> _Brief_
Among the lines below, take the one holding "You are a GUI", the one holding "The height and", and all lines between them. Set them down exactly.

> _Dataset records_
+++
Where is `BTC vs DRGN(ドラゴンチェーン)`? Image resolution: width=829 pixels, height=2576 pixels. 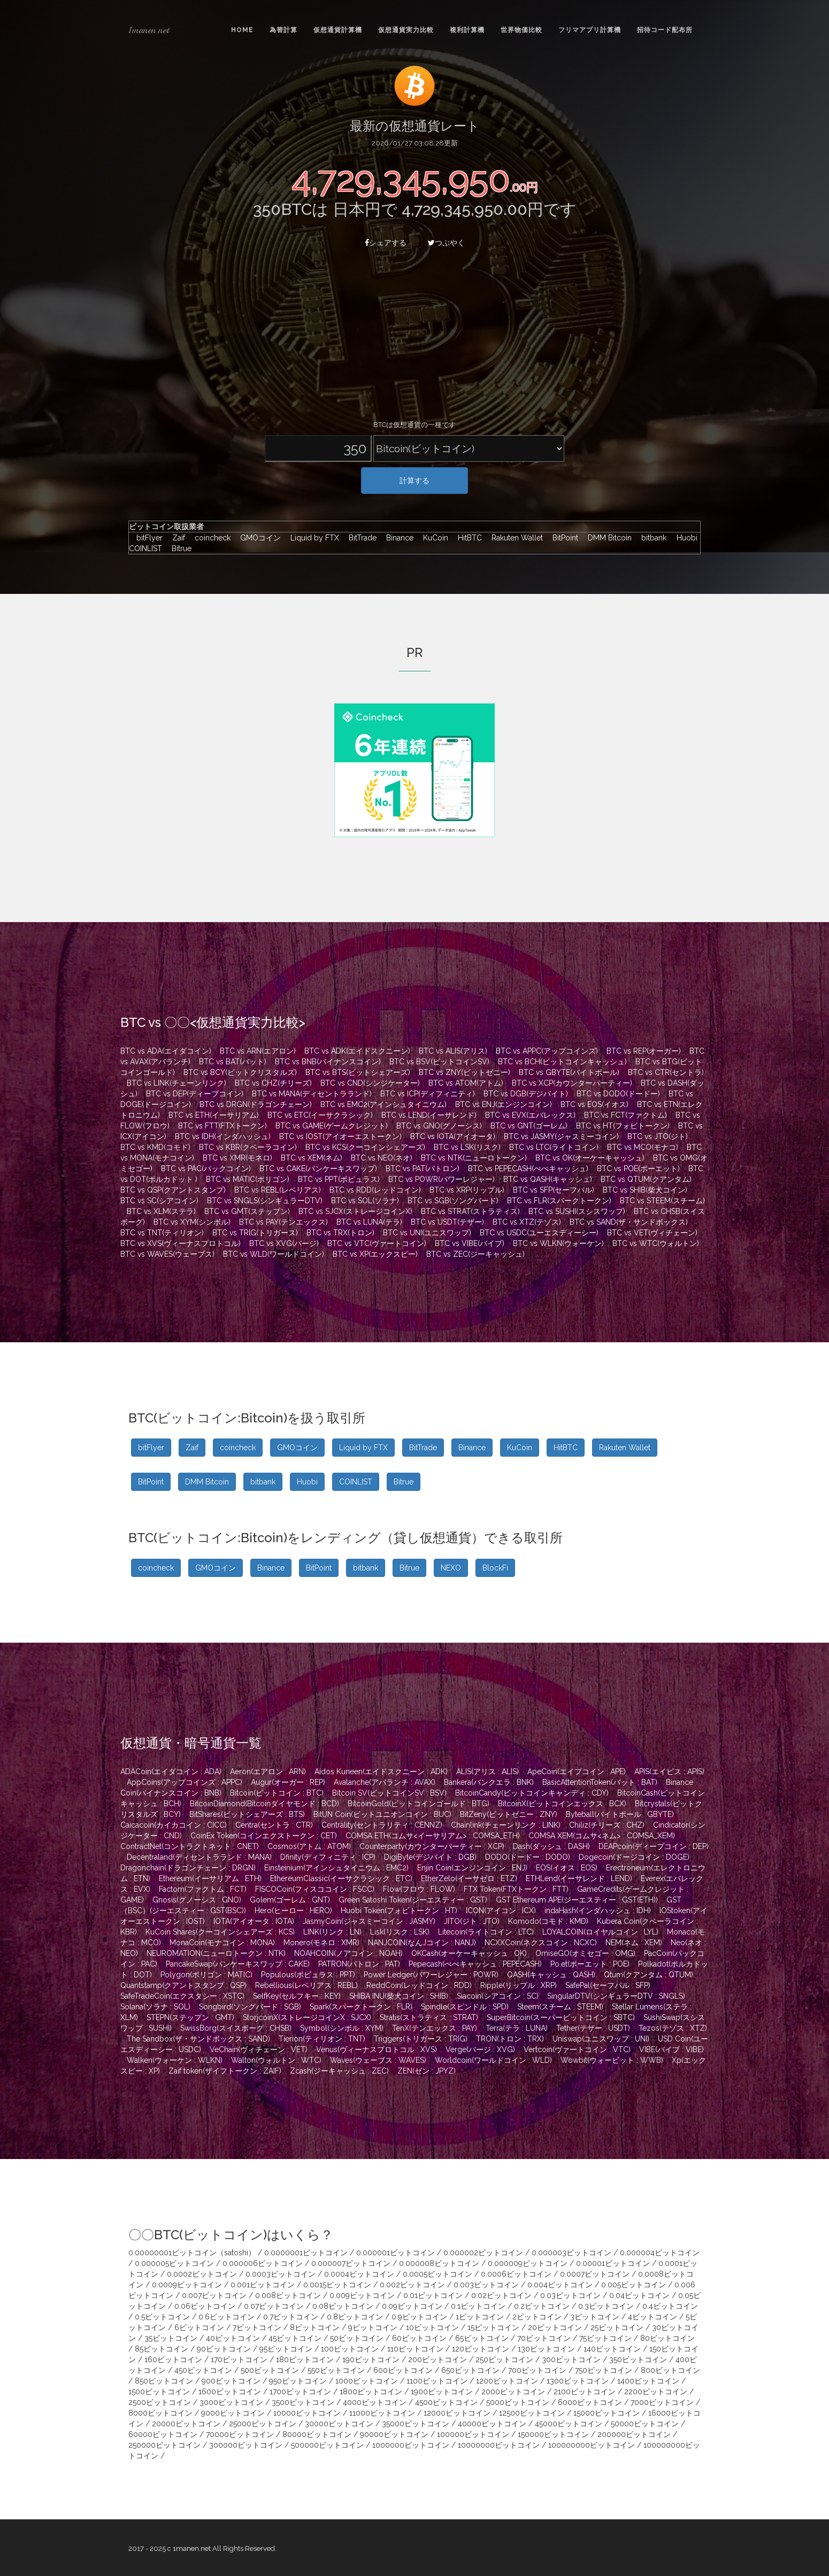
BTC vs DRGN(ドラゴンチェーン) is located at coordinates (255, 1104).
+++
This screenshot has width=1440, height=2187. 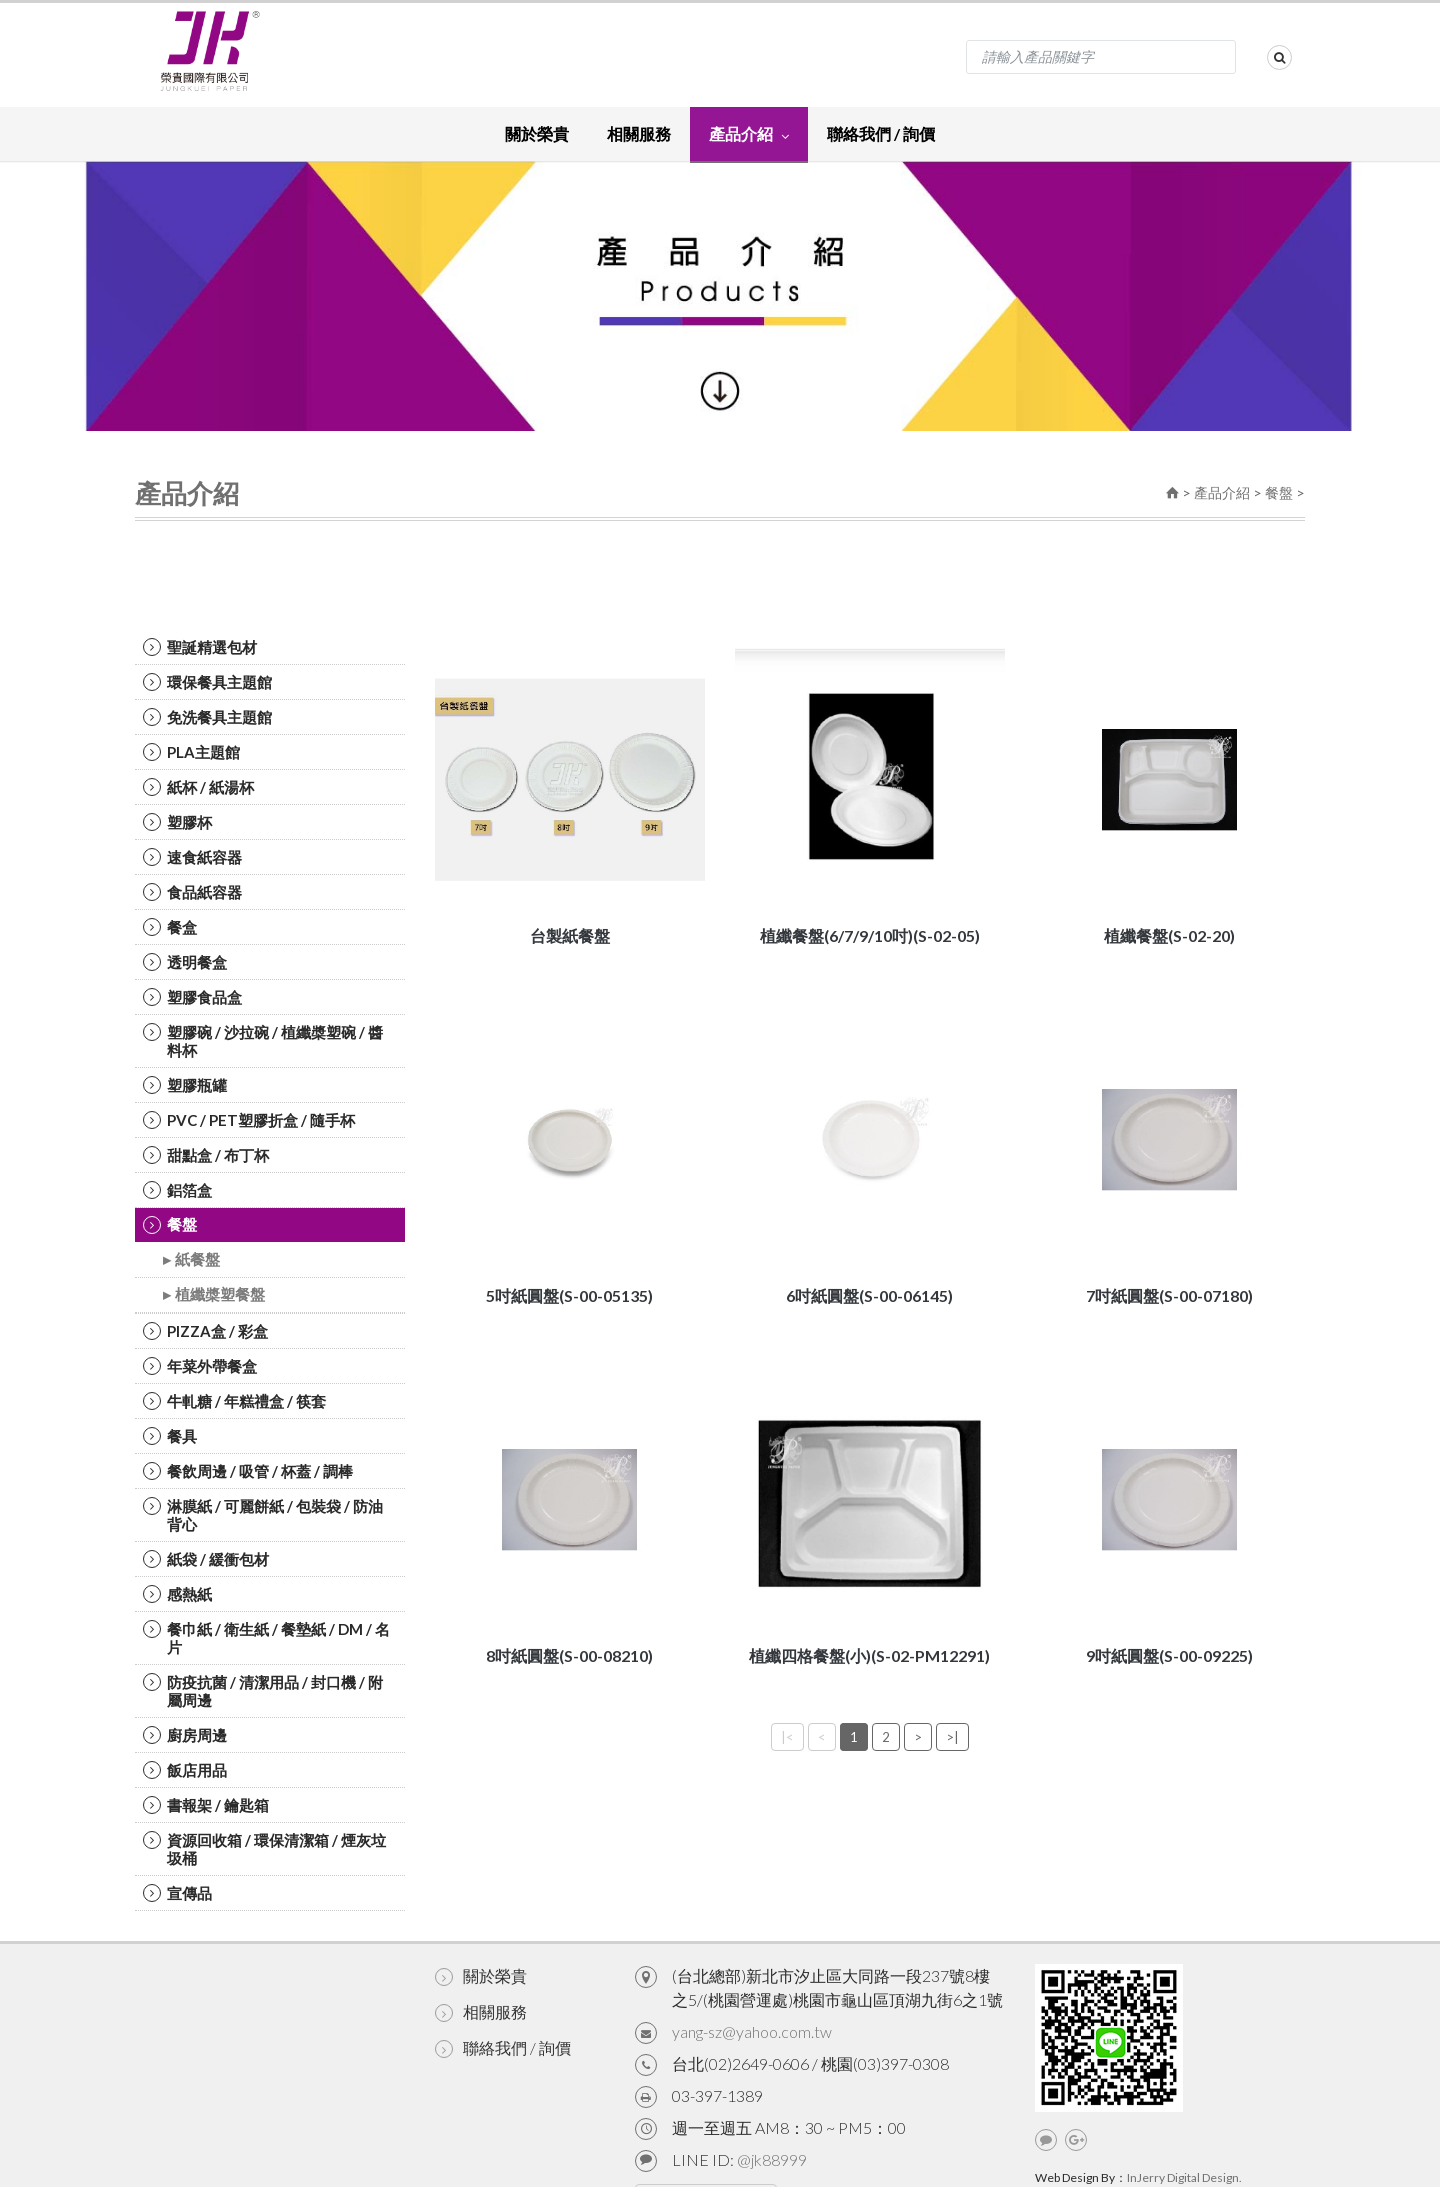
+++
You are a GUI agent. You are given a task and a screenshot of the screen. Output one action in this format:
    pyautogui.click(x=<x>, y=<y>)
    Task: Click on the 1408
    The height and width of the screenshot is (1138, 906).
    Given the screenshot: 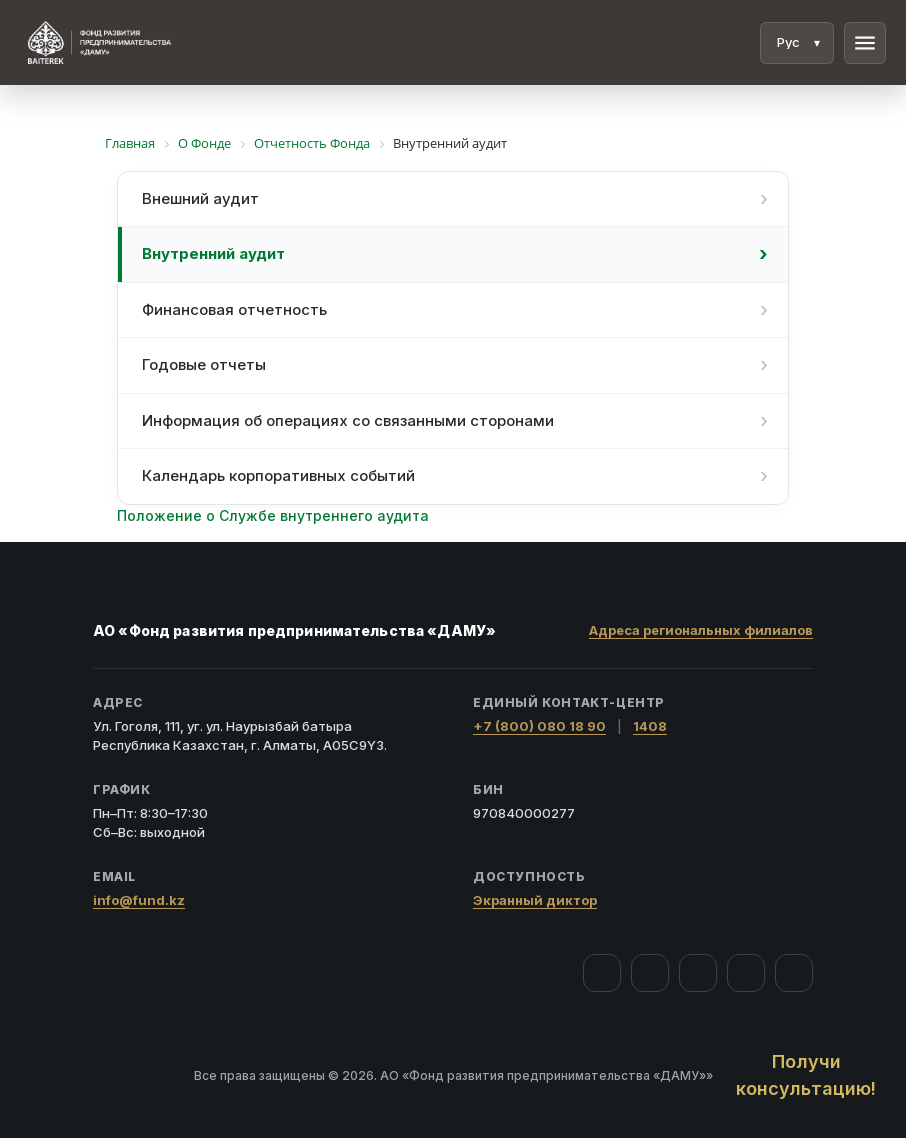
+++
> _Output of the exercise_
You are a GUI agent. You are given a task and a screenshot of the screen. Output one action in this format:
    pyautogui.click(x=<x>, y=<y>)
    Task: Click on the 1408
    The height and width of the screenshot is (1138, 906).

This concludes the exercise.